It is inevitable that conflict will come when two people live, work, play or worship together.  An extremely quotable pastor from years past, Jack Green, once said, “If two people live together, there will be conflict, unless one of the two people is dead.”

I’ve always assumed that if there is a conflict between two people at least one of those people is angry.  That does not mean, of course, that one of the two people is sinning.  The Bible clearly says, “Be angry and sin not.”  This makes it pretty clear that you can be angry and not sin.

I am area director of Special Gathering of Indian River, which is a ministry within the mentally challenged community. Our mission is to do classic ministry, evangelizing and discipling the people we serve.  Like every other pastor who ministers to a particular group, we deliberately tackle issues that are relevant to our members.  We talk about the sheltered workshop and having a job on the outside.  We try to deal with the issue of having to live with your parents FOREVER.  Proper behavior with your girl/boyfriend is a scorching hot topic.  Yet, I’ve never squarely faced with our members the issue of siblings–until last week.

Our sermon was on Jacob and Esau.  We are all familiar with the bitter rivalry that these men faced, even in the womb.  Both mother and father were guilty of fostering these battles, which eventually led to resentments.  This week in our sermon I explained to our members that their brothers and sisters have given up a lot for them.  Because many of them were sick as children and they always have had special needs, their siblings lives were different from others.  I urged them to say thank you to their brothers or sisters for helping them and for being kind to them.

I was surprised because one especially sensitive young woman, Michal, spoke up and said, “I don’t have to, my sister loves me.”  While I don’t often welcome interruptions during our devotion time, I was happy for this one.  As she spoke several of our members vocally agreed with her.  Obviously, I’d not made my point clearly.

“No!”  I tried to clarify.  “I’m not saying that they resent you so you need to say thank you.  I’m saying they have given up a lot for you, and for that reason you need to say thank you. Recently, the Holy Spirit spoke to my heart and said, “You are so involved with what you don’t have that you don’t appreciate what you do have.”

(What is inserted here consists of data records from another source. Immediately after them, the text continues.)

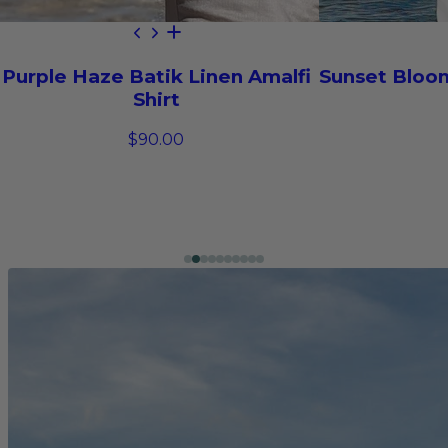
Purple Haze Batik Linen Amalfi
Sunset Bloom
Shirt
$90.00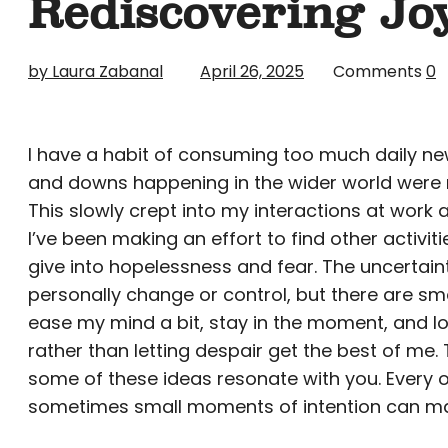
Rediscovering Jo
by Laura Zabanal
April 26, 2025
Comments
0
I have a habit of consuming too much daily news
and downs happening in the wider world were r
This slowly crept into my interactions at work 
I’ve been making an effort to find other activ
give into hopelessness and fear. The uncertaint
personally change or control, but there are sma
ease my mind a bit, stay in the moment, and lo
rather than letting despair get the best of me.
some of these ideas resonate with you. Every o
sometimes small moments of intention can make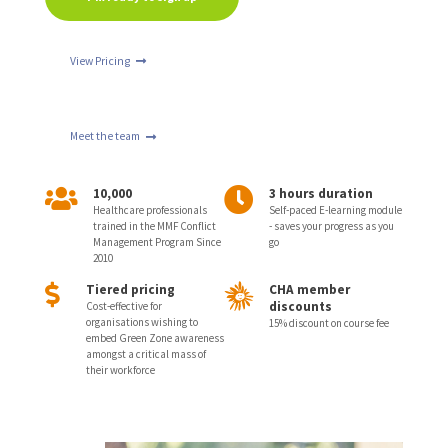
View Pricing
Meet the team
10,000
3 hours duration
Healthcare professionals
Self-paced E-learning module
trained in the MMF Conflict
- saves your progress as you
Management Program Since
go
2010
Tiered pricing
CHA member
discounts
Cost-effective for
organisations wishing to
15% discount on course fee
embed Green Zone awareness
amongst a critical mass of
their workforce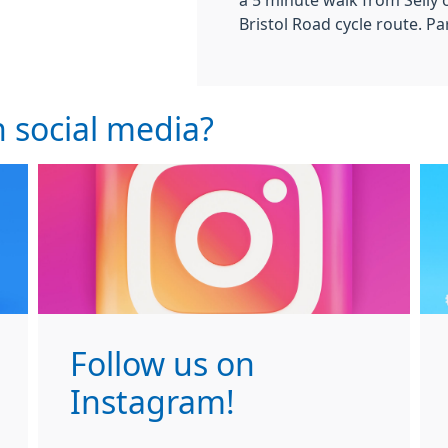
a 5 minute walk from Selly 
Bristol Road cycle route. Par
 social media?
Follow us on
Instagram!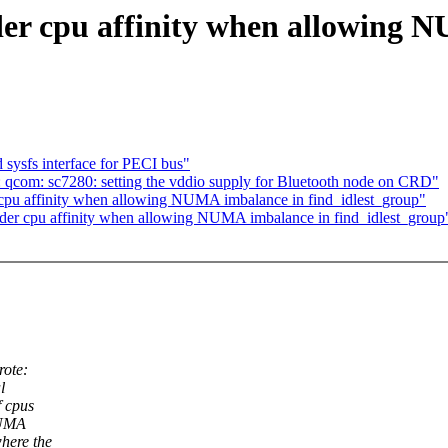
der cpu affinity when allowing 
 sysfs interface for PECI bus"
 qcom: sc7280: setting the vddio supply for Bluetooth node on CRD"
cpu affinity when allowing NUMA imbalance in find_idlest_group"
sider cpu affinity when allowing NUMA imbalance in find_idlest_group
ote:
l
f cpus
NUMA
here the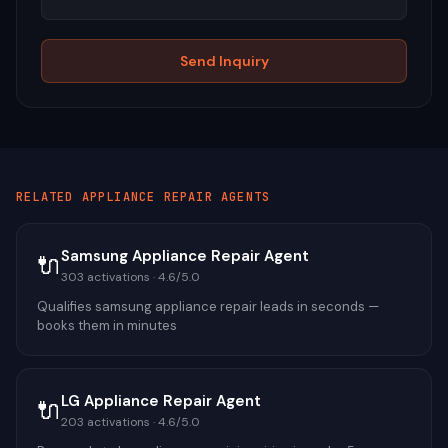
Send Inquiry
RELATED
APPLIANCE REPAIR
AGENTS
Samsung Appliance Repair Agent
🔌
303
activations ·
4.6
/5.0
Qualifies samsung appliance repair leads in seconds —
books them in minutes
LG Appliance Repair Agent
🔌
203
activations ·
4.6
/5.0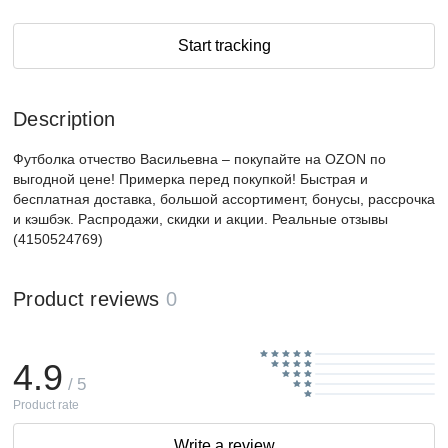
Start tracking
Description
Футболка отчество Васильевна – покупайте на OZON по
выгодной цене! Примерка перед покупкой! Быстрая и
бесплатная доставка, большой ассортимент, бонусы, рассрочка
и кэшбэк. Распродажи, скидки и акции. Реальные отзывы
(4150524769)
Product reviews
0
4.9
/ 5
Product rate
Write a review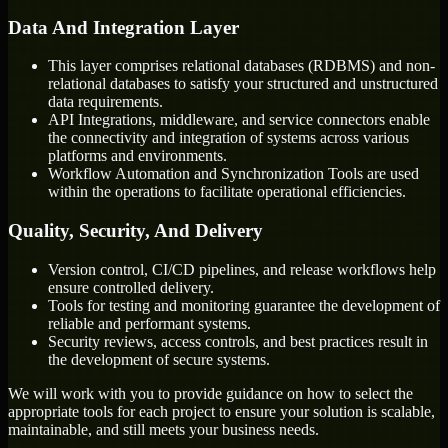
Data And Integration Layer
This layer comprises relational databases (RDBMS) and non-
relational databases to satisfy your structured and unstructured
data requirements.
API Integrations, middleware, and service connectors enable
the connectivity and integration of systems across various
platforms and environments.
Workflow Automation and Synchronization Tools are used
within the operations to facilitate operational efficiencies.
Quality, Security, And Delivery
Version control, CI/CD pipelines, and release workflows help
ensure controlled delivery.
Tools for testing and monitoring guarantee the development of
reliable and performant systems.
Security reviews, access controls, and best practices result in
the development of secure systems.
We will work with you to provide guidance on how to select the
appropriate tools for each project to ensure your solution is scalable,
maintainable, and still meets your business needs.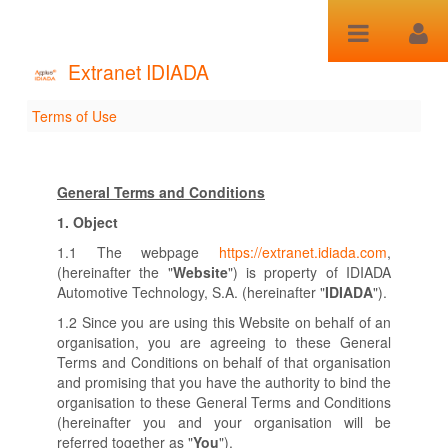
Saltar al contenido
Extranet IDIADA
Terms of Use
Terms of Use
General Terms and Conditions
1.
Object
1.1 The webpage
https://extranet.idiada.com
,
(hereinafter the "
Website
") is property of IDIADA
Automotive Technology, S.A. (hereinafter "
IDIADA
").
1.2 Since you are using this Website on behalf of an
organisation, you are agreeing to these General
Terms and Conditions on behalf of that organisation
and promising that you have the authority to bind the
organisation to these General Terms and Conditions
(hereinafter you and your organisation will be
referred together as "
You
").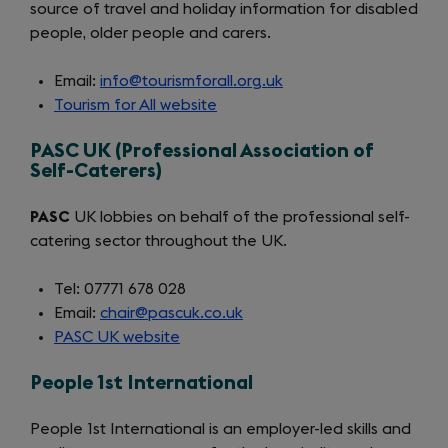
source of travel and holiday information for disabled
people, older people and carers.
Email:
info@tourismforall.org.uk
Tourism for All website
(opens
in
PASC UK (Professional Association of
a
Self-Caterers)
new
tab)
PASC
UK lobbies on behalf of the professional self-
catering sector throughout the UK.
Tel: 07771 678 028
Email:
chair@pascuk.co.uk
PASC UK website
(opens
in
People 1st International
a
new
People 1st International is an employer-led skills and
tab)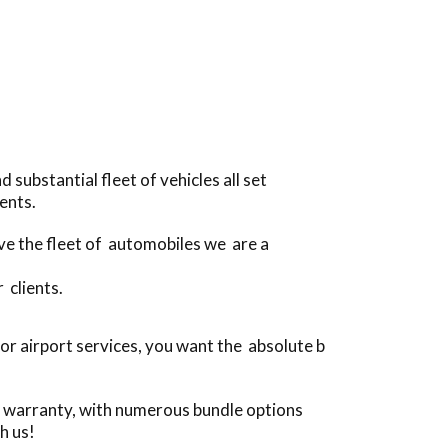
substantial fleet of vehicles all set
ents.
ive the fleet of automobiles we are a
 clients.
r airport services, you want the absolute b
e warranty, with numerous bundle options
h us!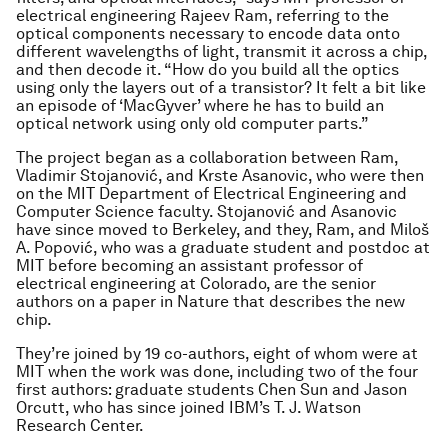
electrical engineering Rajeev Ram, referring to the
optical components necessary to encode data onto
different wavelengths of light, transmit it across a chip,
and then decode it. “How do you build all the optics
using only the layers out of a transistor? It felt a bit like
an episode of ‘MacGyver’ where he has to build an
optical network using only old computer parts.”
The project began as a collaboration between Ram,
Vladimir Stojanović, and Krste Asanovic, who were then
on the MIT Department of Electrical Engineering and
Computer Science faculty. Stojanović and Asanovic
have since moved to Berkeley, and they, Ram, and Miloš
A. Popović, who was a graduate student and postdoc at
MIT before becoming an assistant professor of
electrical engineering at Colorado, are the senior
authors on a paper in
Nature
that describes the new
chip.
They’re joined by 19 co-authors, eight of whom were at
MIT when the work was done, including two of the four
first authors: graduate students Chen Sun and Jason
Orcutt, who has since joined IBM’s T. J. Watson
Research Center.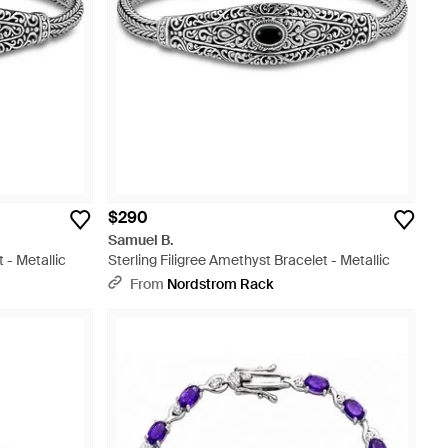
$290
Samuel B.
 - Metallic
Sterling Filigree Amethyst Bracelet - Metallic
From
Nordstrom Rack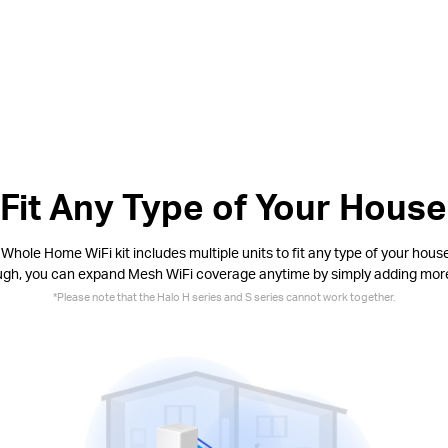
Fit Any Type of Your House
Whole Home WiFi kit includes multiple units to fit any type of your house.
ugh, you can expand Mesh WiFi coverage anytime by simply adding mor
*
Please note that the Halo H series and S series cannot work together.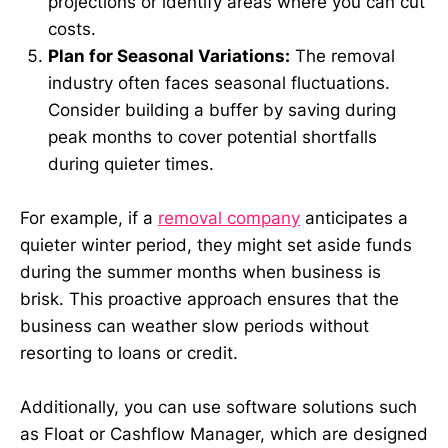
projections or identify areas where you can cut
costs.
Plan for Seasonal Variations:
The removal
industry often faces seasonal fluctuations.
Consider building a buffer by saving during
peak months to cover potential shortfalls
during quieter times.
For example, if a
removal company
anticipates a
quieter winter period, they might set aside funds
during the summer months when business is
brisk. This proactive approach ensures that the
business can weather slow periods without
resorting to loans or credit.
Additionally, you can use software solutions such
as Float or Cashflow Manager, which are designed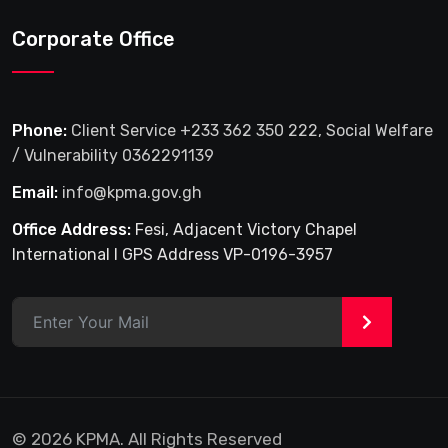
Corporate Office
Phone:
Client Service +233 362 350 222, Social Welfare
/ Vulnerability 0362291139
Email:
info@kpma.gov.gh
Office Address:
Fesi, Adjacent Victory Chapel
International I GPS Address VP-0196-3957
>
© 2026 KPMA. All Rights Reserved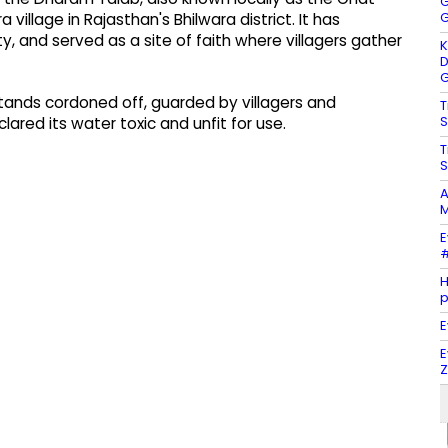
G
G
village in Rajasthan's Bhilwara district. It has
ty, and served as a site of faith where villagers gather
K
D
G
ands cordoned off, guarded by villagers and
T
S
lared its water toxic and unfit for use.
T
S
A
M
E
#
H
E
E
Z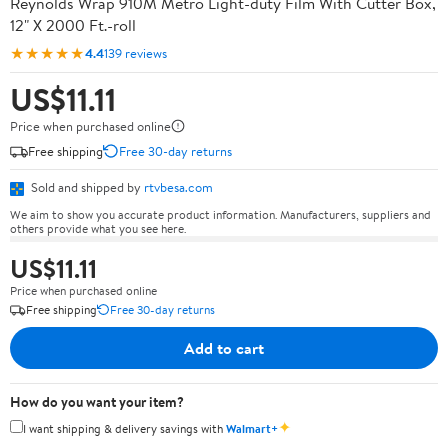
Reynolds Wrap 910M Metro Light-duty Film With Cutter Box,
12" X 2000 Ft.-roll
★★★★★
4.4
139 reviews
US$11.11
Price when purchased online
Free shipping
Free 30-day returns
Sold and shipped by
rtvbesa.com
We aim to show you accurate product information. Manufacturers, suppliers and
others provide what you see here.
US$11.11
Price when purchased online
Free shipping
Free 30-day returns
Add to cart
How do you want your item?
✦
I want shipping & delivery savings with
Walmart+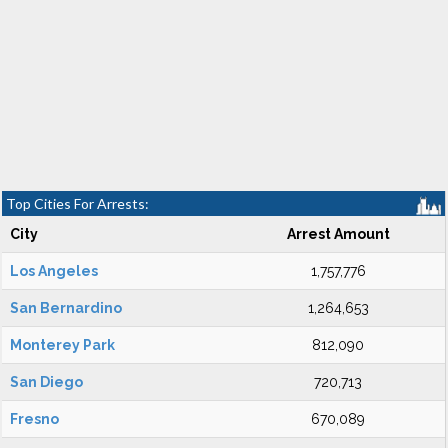
Top Cities For Arrests:
City
Arrest Amount
Los Angeles
1,757,776
San Bernardino
1,264,653
Monterey Park
812,090
San Diego
720,713
Fresno
670,089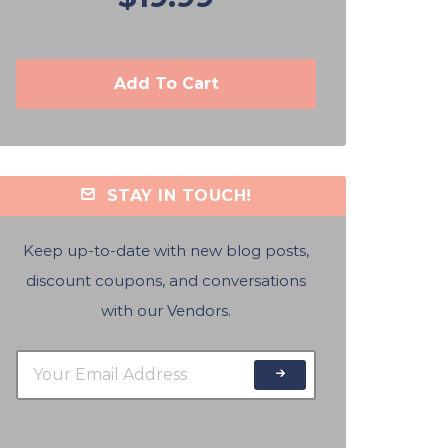
Add To Cart
STAY IN TOUCH!
Keep up-to-date with new blog posts,
discount coupons, and conversations
with our Vendors.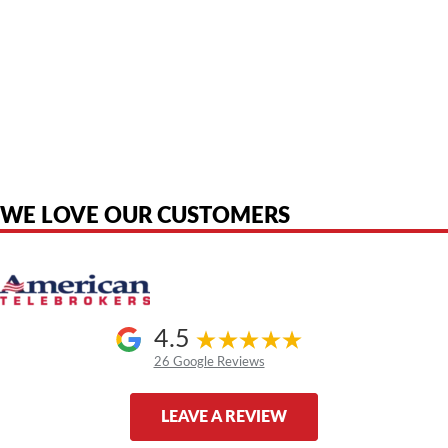
American Telebrokers is an independent telecom equipment reseller. Any
product names, brand names, logos, or trademarks shown or mentioned
are the property of their respective owners and are used only to identify
the original products. We are not affiliated with, sponsored by,
authorized by, or endorsed by any manufacturer unless clearly stated.
WE LOVE OUR CUSTOMERS
4.5
26 Google Reviews
LEAVE A REVIEW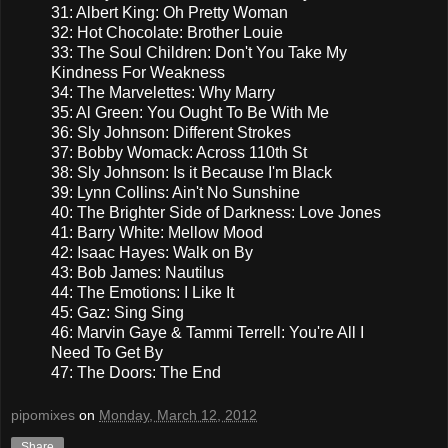
31: Albert King: Oh Pretty Woman
32: Hot Chocolate: Brother Louie
33: The Soul Children: Don't You Take My
Kindness For Weakness
34: The Marvelettes: Why Marry
35: Al Green: You Ought To Be With Me
36: Sly Johnson: Different Strokes
37: Bobby Womack: Across 110th St
38: Sly Johnson: Is it Because I'm Black
39: Lynn Collins: Ain't No Sunshine
40: The Brighter Side of Darkness: Love Jones
41: Barry White: Mellow Mood
42: Isaac Hayes: Walk on By
43: Bob James: Nautilus
44: The Emotions: I Like It
45: Gaz: Sing Sing
46: Marvin Gaye & Tammi Terrell: You're All I
Need To Get By
47: The Doors: The End
pipomixes
on
Monday, March 12, 2012
Share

It is true that our members are discriminated against almost everywhere.  But in their homes, they often receive preferential treatment.  Siblings see it.  They may even be angry but it’s been my experience that few of them sin.  They embrace their disabled partner in family life and move on, helping where they can.  Siblings deserve a big thank you for their love, understanding, and caring.

Is there someone in your life that you need to thank?  Perhaps your husband or wife who does so many little things to please you?  What about one of your members who is careful to help you each time you meet?